Von Liana Friedrich | Der CSD in Köln ist einer der größten CSDs (Christopher Street Days) die in Deutschland stattfinden. Dieses Jahr sorgte die Festlegung eines Mottos für erheblichen Aufruhr. 

So sollte das diesjährige Motto eigentlich: „Einigkeit! Recht! Freiheit!“ lauten. Doch ernteten die Veranstalter nach Verkündung dieses Mottos prompt Kritik. Der Kölner Lesben und Schwulentag (KLuSt), welcher der Veranstalter ist, verteidigte seine Entscheidung in einem Schreiben: “Dieses Land ist unser Land!“.  Der Verband begründete damit das Motto, dass sie aus gutem Grund wählten: Sie wollten damit zum Ausdruck bringen, dass die LGBT-Community zu Deutschland gehört und dieses Land für seine Freiheiten schätzt. 

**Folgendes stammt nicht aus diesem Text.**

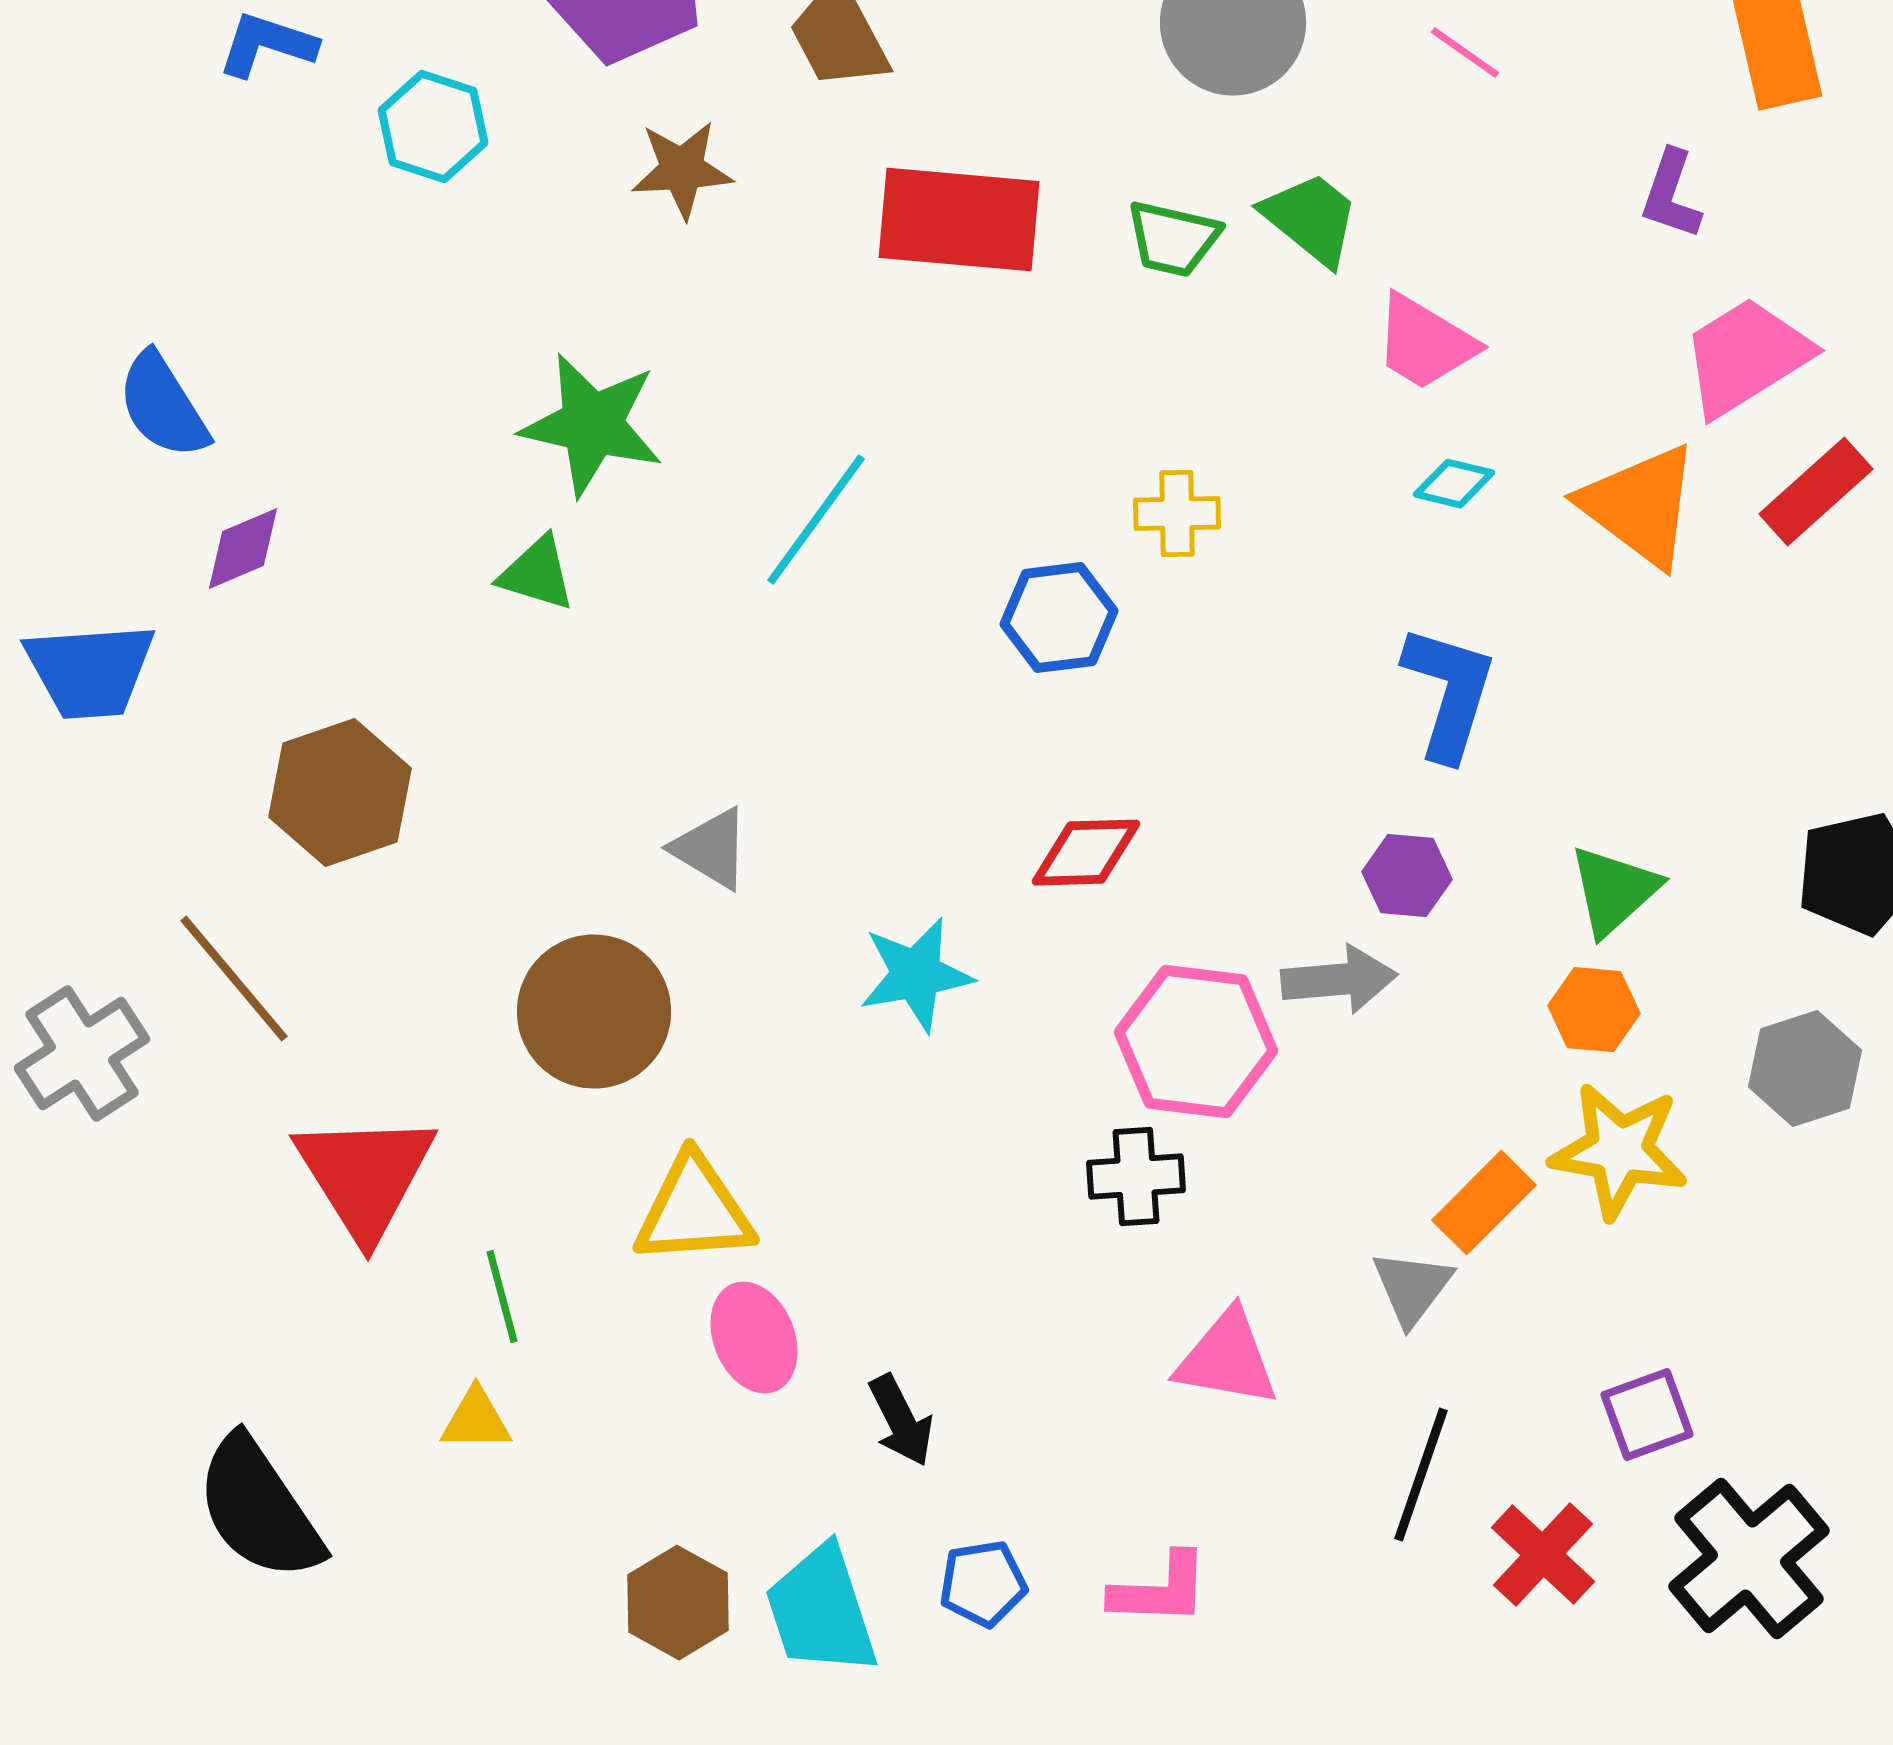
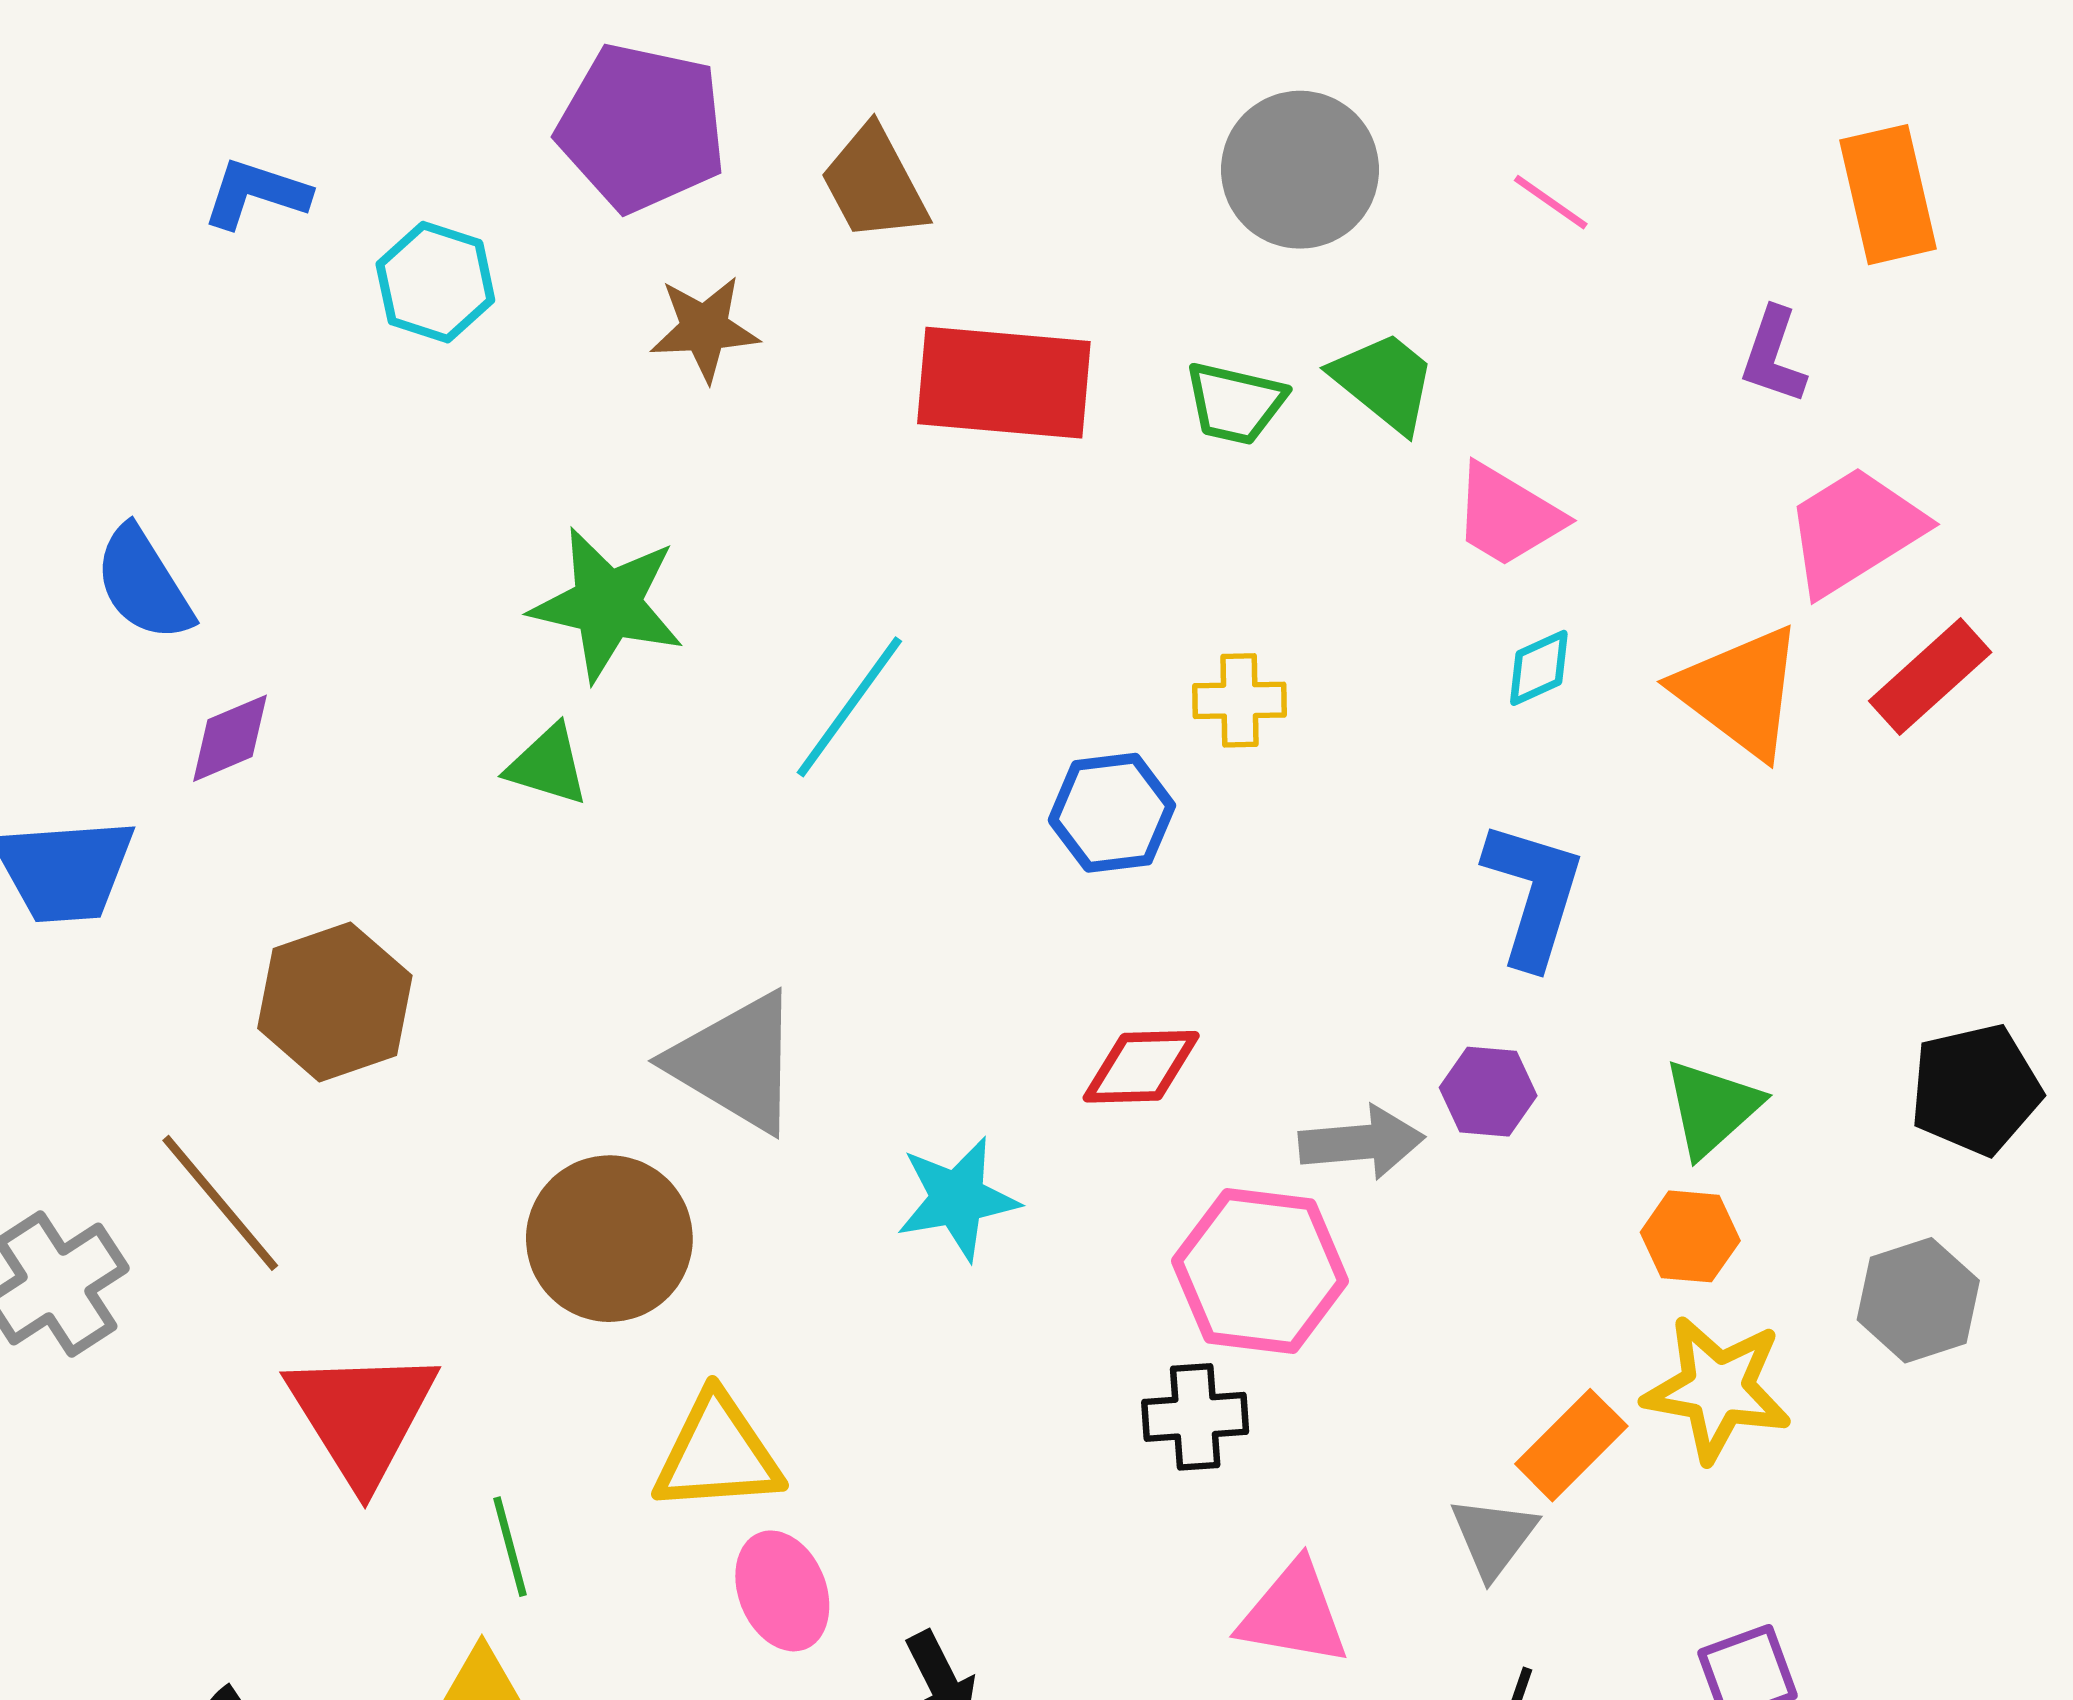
cyan diamond: (1454, 484) -> (1539, 668), turned -38
gray triangle: (711, 849) -> (736, 1062), size x1.6
gray arrow: (1339, 980) -> (1362, 1142), moved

Doch es bildete sich rasch Widerstand in Form von Petitionen und Schreiben wie diesem hier: 

Dort fallen Sätze wie: „Diese kapitalistische, rassistische, cis-hetero patriarchalische Gesellschaft kann uns keine Freiheit geben!“ oder Glanzstücke wie: „Nicht unser Land! Nicht unsere Nationalhymne! Nicht unser Grundgesetz!“. Ein Klärungsversuch der Veranstalter durch ein Gespräch schlug aufgrund von Störern fehl. 

Nun wurde das Motto geändert um die Kontroverse zu beenden. Der CSD Köln wird unter dem Motto „Für Menschenrechte”  stattfinden.